Spaccio in periferia a Udine: sorpreso con la droga finisce in carcere

Nell’appartamento i carabinieri hanno trovato anche sedici grammi di cocaina e circa 1.200 euro in contanti. Anche il denaro è stato posto sequestrato in quanto, secondo gli inquirenti, rappresenta il provento dello spaccio

Prima a Sant’Osvaldo. Poi a Udine Est. Ora in zona Rizzi. Più indagini condotte nelle ultime settimane dai carabinieri della Compagnia di Udine – guidata dal capitano Ilaria Genoni – hanno messo in luce una fitta rete di spaccio nelle zone più periferiche della città.

I militari dell’Aliquota operativa del Nucleo radiomobile, durante un controllo di routine, hanno notato alcuni “passaggi di mano” sospetti nelle aree verdi vicine al parco Desio (meglio noto come parco di cemento), nella zona di via Lombardia. Sono intervenuti e hanno sorpreso un cittadino italiano di origine marocchina, Boucoaib Khatmi, trentacinque anni, residente in città e incensurato, in possesso di cinque grammi di hascisc e di un grammo di marijuana. Le sostanze erano in una tasca del giubbotto e sono state sequestrate.


Poi le verifiche sono state estese all’abitazione dell’uomo che risiede in quello stesso quartiere. Nell’appartamento i carabinieri hanno trovato anche sedici grammi di cocaina e circa 1.200 euro in contanti.

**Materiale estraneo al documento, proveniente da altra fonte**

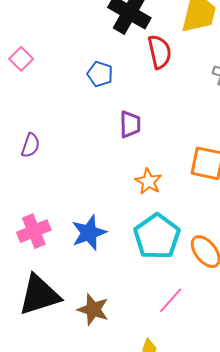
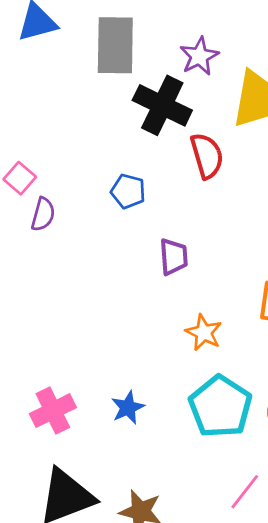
purple semicircle: (30, 145) -> (43, 214), moved
blue star: (89, 233) -> (128, 408), size x0.7

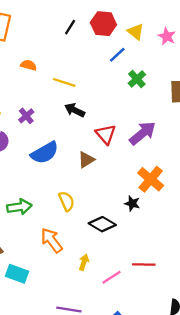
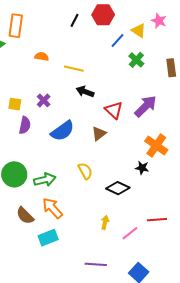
yellow triangle: (136, 32) -> (139, 31), moved
orange arrow: (52, 240) -> (52, 208), moved
cyan rectangle: (17, 274) -> (48, 238), turned -36

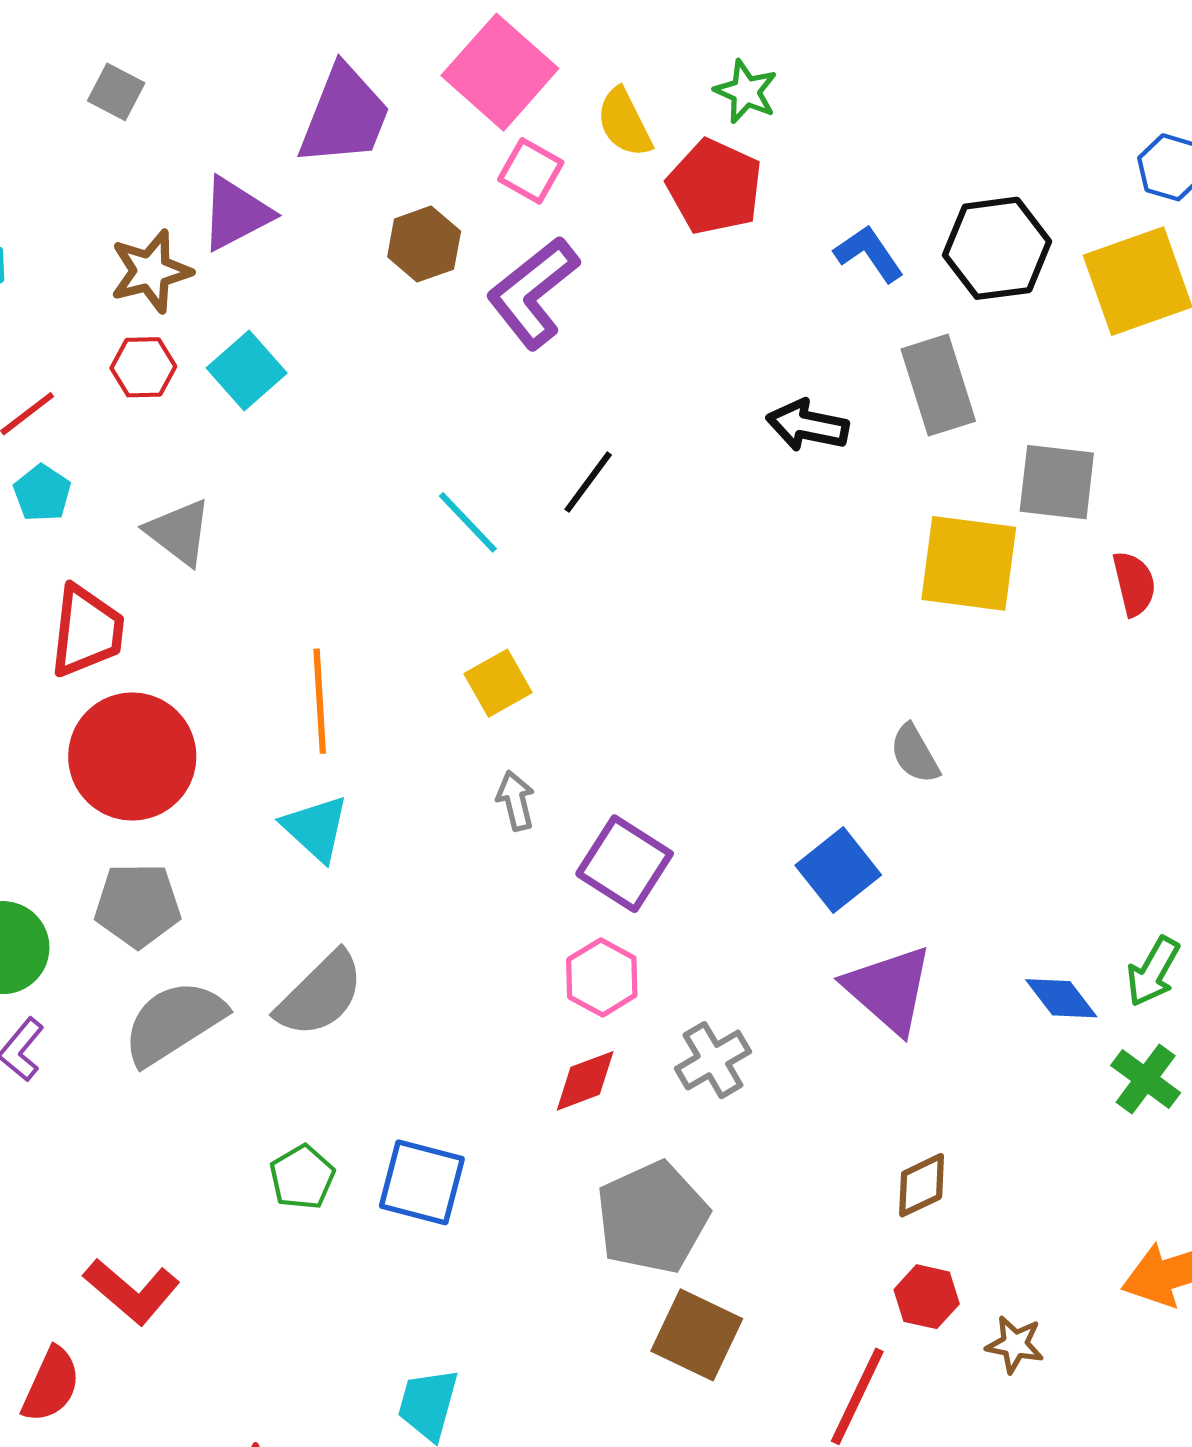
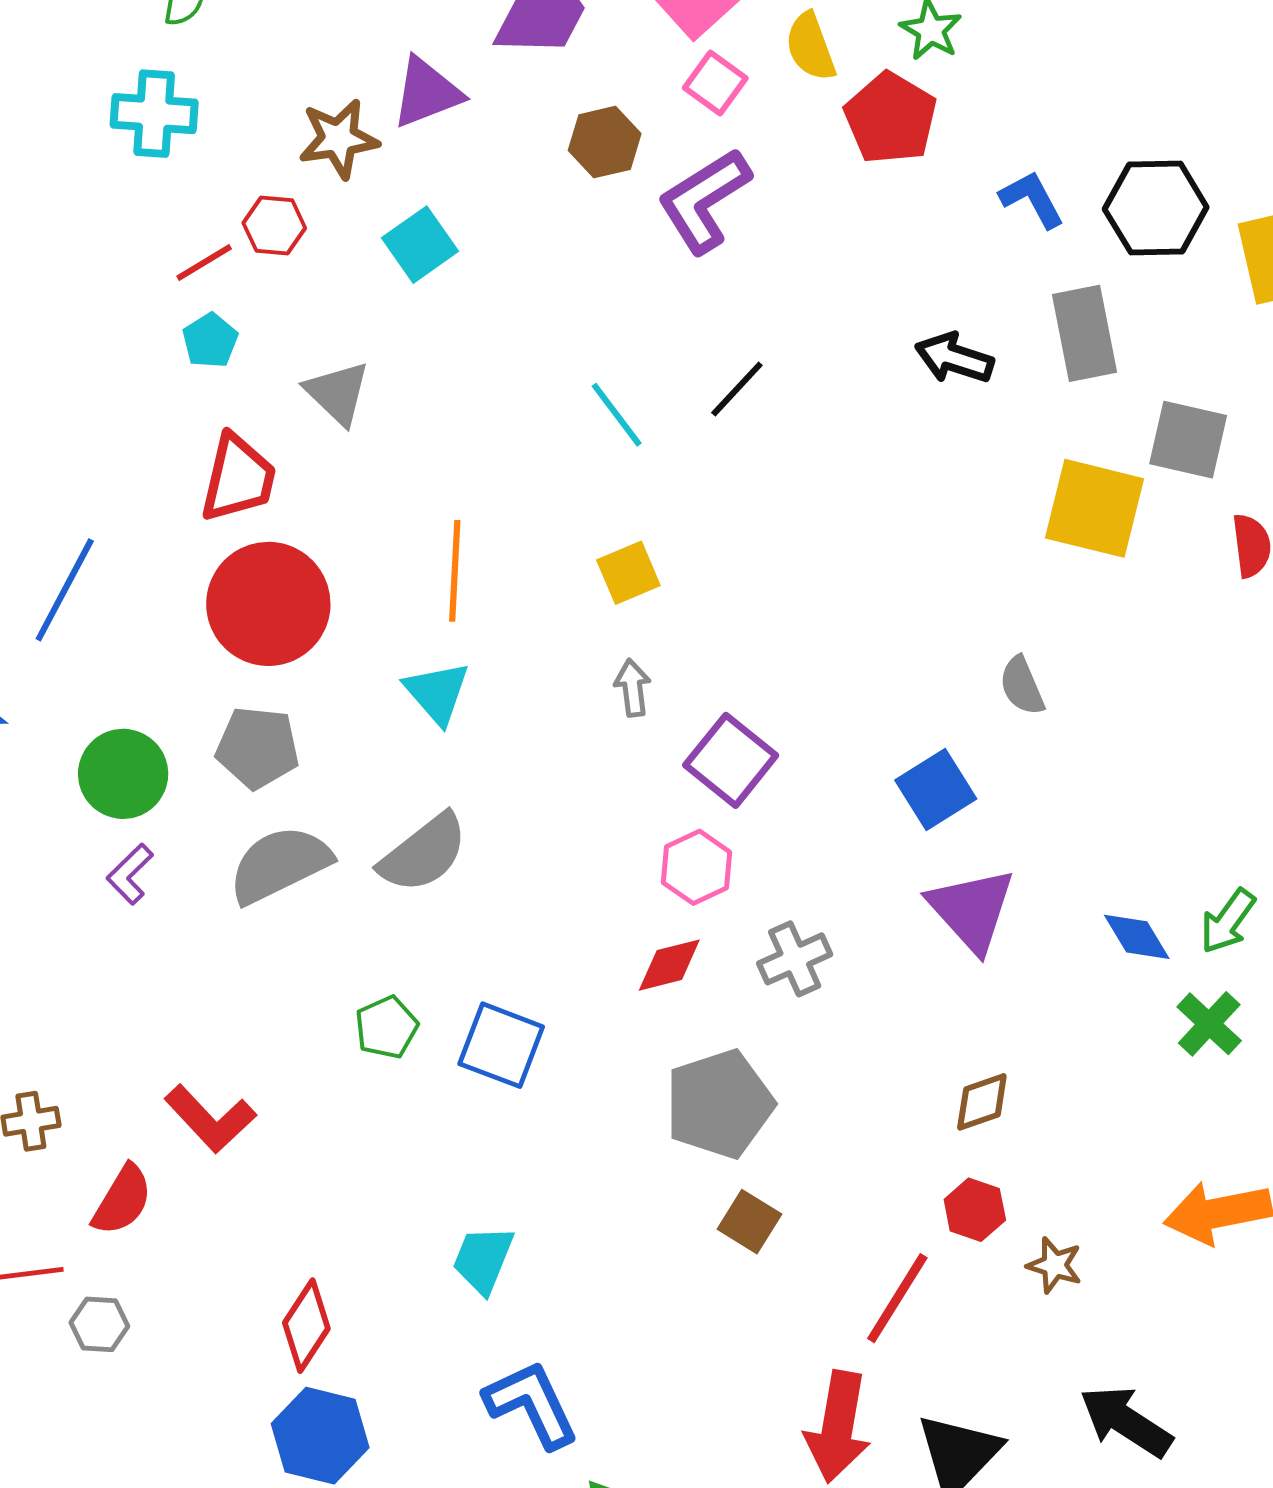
red hexagon: (143, 367) -> (274, 226), moved
brown square: (697, 1335) -> (749, 1222), size x0.7

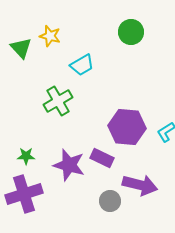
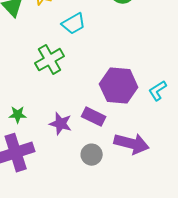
purple star: (69, 165) -> (61, 124), size x0.7
gray circle: (110, 201) -> (92, 155), moved

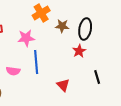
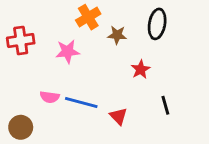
black ellipse: (85, 29) -> (157, 24), moved
blue line: (36, 62) -> (81, 102), moved, turned -70

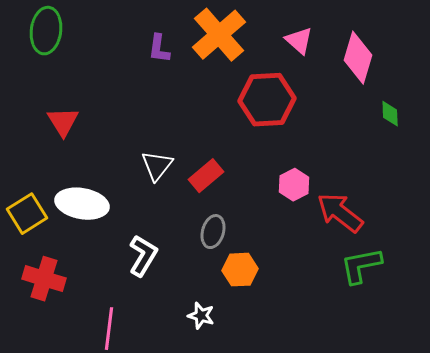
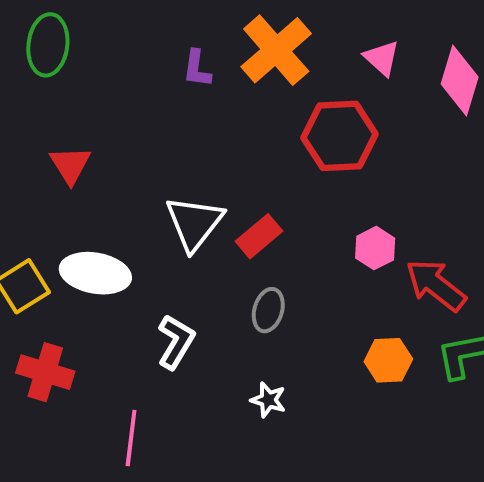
white triangle: (157, 166) -> (194, 223), size x1.4
orange hexagon: (240, 270) -> (388, 360), moved
white star: (201, 316) -> (268, 400), moved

Anche il denaro è stato posto sequestrato in quanto, secondo gli inquirenti, rappresenta il provento dello spaccio. Nei confronti del trentacinquenne è poi scattato l’arresto per l’ipotesi di reato di detenzione di sostanze stupefacenti a fini di spaccio.

A metà novembre, durante un controllo stradale in via Di Giusto, i carabinieri avevano trovato dieci chilogrammi di hascisc nel cofano di un’auto e due persone erano finite in manette: due marocchini, una donna di 35 anni residente a Pordenone e incensurata e un 31enne che abita a Udine .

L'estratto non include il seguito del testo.